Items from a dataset
============================================================

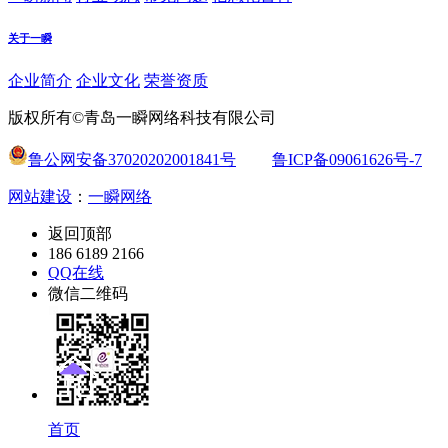
关于一瞬
企业简介
企业文化
荣誉资质
版权所有©青岛一瞬网络科技有限公司
鲁公网安备37020202001841号
鲁ICP备09061626号-7
网站建设
：
一瞬网络
返回顶部
186 6189 2166
QQ在线
微信二维码
首页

============================================================

Using the data above, write out every line exactly, leaving the images behind.

关于一瞬
企业简介
企业文化
荣誉资质
版权所有©青岛一瞬网络科技有限公司
鲁公网安备37020202001841号
鲁ICP备09061626号-7
网站建设
：
一瞬网络
返回顶部
186 6189 2166
QQ在线
微信二维码
首页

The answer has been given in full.